Reactive oxygen species processing in plant cells. Possible gene duplications in cassava are shown in bold and underlined. AOX, alternative oxidase; FNR, ferredoxin NADPH reductase; MAPKK, mitogen activated protein kinase kinase; MDAR, monodehydroascorbate reductase; GLR, glutaredoxin; GR, glutathione reductase; GCL, glutamate cysteine ligase; NTR, NADPH thioredoxin reductase; HSP20, heat shock protein 20; PSII, photosystem II; PQ, plastoquinone; Cytb6f, cytochrome b6f; PC, plastocyanin; PSI, photosystem I; Fd, ferredoxin; SOD, superoxide dismutase; ABA, abscisic acid; AsA, ascorbate; APX, ascorbate peroxidase; MDA, mohodehydroascorbate; DHA, dehydroascorbate; DHAR, DHA reductase; GSSG, oxidized glutathione; GSH, glutathione; Glu, glutamate; CAT, catalase; PrxR, peroxireductase; Trx, thioredoxin; Based on [72, 75, 104]

Discussion

Value of the cassava full-length cDNA library

We built the first EST characterized full-length cDNA library of cassava, providing nearly the same number of sequences previously available in EST databases of this species. The high number of novel sequences captured in this library can be taken as an indication of how poorly characterized the cassava transcriptome is; our library was not normalized, however, the fact that we extracted mRNA from leaves and roots of cassava plants under different environmental conditions, resulted in a low-redundancy set with more than 7000 distinct sequences represented by just one clone (Figure 1). This low redundancy could be the outcome of different gene expression patterns in response to the varying conditions used to build the library, also, the small overlap between our set of ESTs and those of previous efforts that focused on cassava traits like starch content and response to pathogens [25], could be an indication of the presence in our library of many genes specific to the abiotic stresses used in this study.

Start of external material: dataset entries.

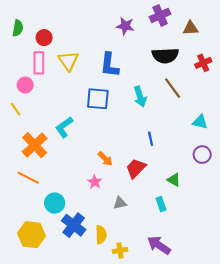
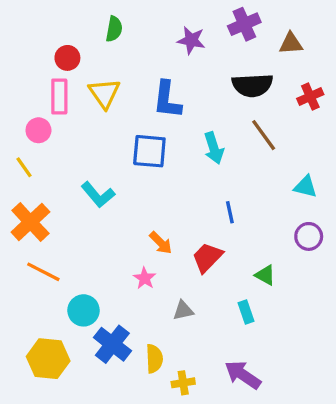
green semicircle: (18, 28) -> (114, 29), moved
cyan L-shape: (64, 127) -> (98, 195), turned -95
orange cross: (35, 145) -> (30, 222), moved

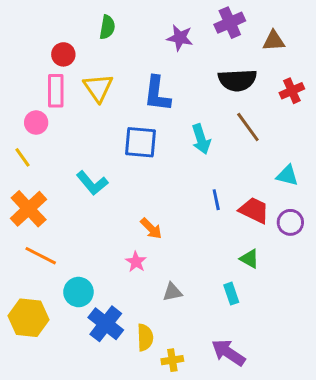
red trapezoid: (207, 257) -> (254, 210), moved, turned 72
yellow hexagon: (48, 359) -> (29, 318), moved

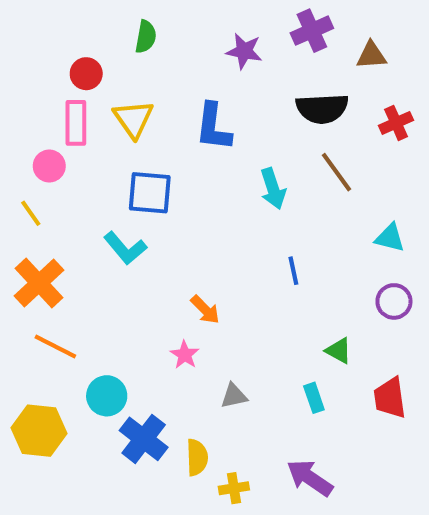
blue square: (141, 142) -> (150, 193), moved
red trapezoid: (254, 210) -> (390, 398), moved, turned -124

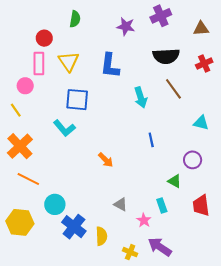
brown triangle: (371, 55) -> (201, 29), moved
purple circle: (394, 301) -> (193, 160), moved
pink star: (185, 355) -> (144, 220), moved
gray triangle: (234, 396) -> (121, 204), turned 40
yellow cross: (234, 488) -> (130, 252), moved, turned 32

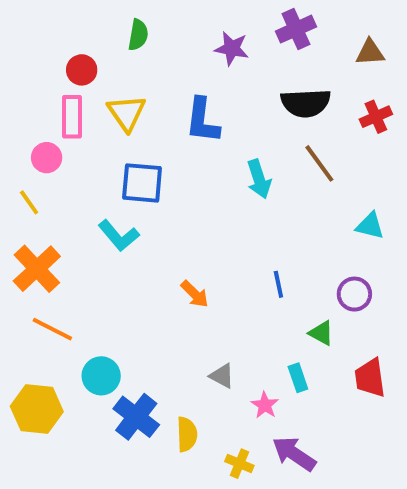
blue line: (151, 140) -> (278, 284), moved

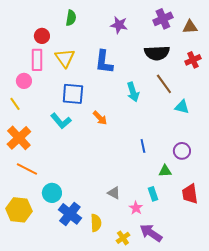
purple cross: (296, 29) -> (163, 19), moved
cyan triangle: (370, 226) -> (182, 107), moved
orange arrow: (195, 294) -> (100, 118), moved
green triangle: (321, 333) -> (165, 171), turned -32
yellow cross: (239, 464) -> (123, 238), turned 32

Full-length cDNAs are useful for the detailed annotation of sequence features in coding sequences and untranslated regions (UTRs) [30]. While the analysis of the first can sometimes render valuable information about protein structure and function through the annotation of amino acid motifs or protein domains [54], UTR sequences can be useful for the analysis of gene expression by means of the identification of transcription factor binding motifs [55], polyadenylation signals [56] and other structural features. Given the above, the importance of our effort is not only measured in terms of the amount of sequences captured, but also in terms of the quality and relevance of the genes represented in the library. We found that approximately 85% of the clones in our library contain full-length inserts; although this means that some of the cloned fragments are incomplete, the functional characterization of partial cDNAs in the library still allows the retrieval of sequence data for further experiment design and for the isolation of the full-length cDNA of specific genes. Moreover, from the EST information alone, we were able to determine the 5'UTRs of 1949 sequences and the 3'UTRs of 2241 sequences, as well as the complete coding sequence of 732 genes by running BLASTX against a set of known proteins, this information can be valuable to look for functional features such as micro RNA binding sites [57].

We tried to minimize annotation errors by using curated databases of protein function to retrieve GO and KO terms (see "Methods"). Although this can prevent the propagation of such errors, sequence similarity does not always guarantee functional relationship, especially when identity is low [58]. In our dataset, only 15 percent of the alignments that were used to retrieve functional annotations had a percent identity below 50 % and more than 70 % of the times the e-value was less than 10-30; as shown by Joshi and Xu [58], this level of sequence similarity can be expected to provide a 70 to 80 percent probability that two proteins will have similar functions, even for the most specific GO terms. Wilson and collaborators [59] have also showed that precise function is generally well conserved when sequence identity is above 40%. We trust that the overall representation of functional categories of the sequenced transcripts should not be very different from what we presented, however, at the more specific levels, one should be very careful in verifying the functional significance of sequence similarity.

Putative functions were assigned to 78% of the sequenced clones, this is in contrast with previous cassava EST collections for which as much as 63% of the sequences showed no significant similarity to known proteins [25], the high number of annotated sequences in our library may be due to an increase in the number of annotations in GO. Compared to similar reports in other species, we assigned a function to more sequences than those reported for maize [56] or wheat [29] full-length libraries, in these cases the amount of sequences with no function assigned were 52 and 44% respectively. The fact that a large portion of the sequences in our library has been assigned a function through sequence similarity aids the detection and isolation of particular genes known to participate in relevant biological processes, or at least of genes with features such as protein motifs that would make them interesting targets for research.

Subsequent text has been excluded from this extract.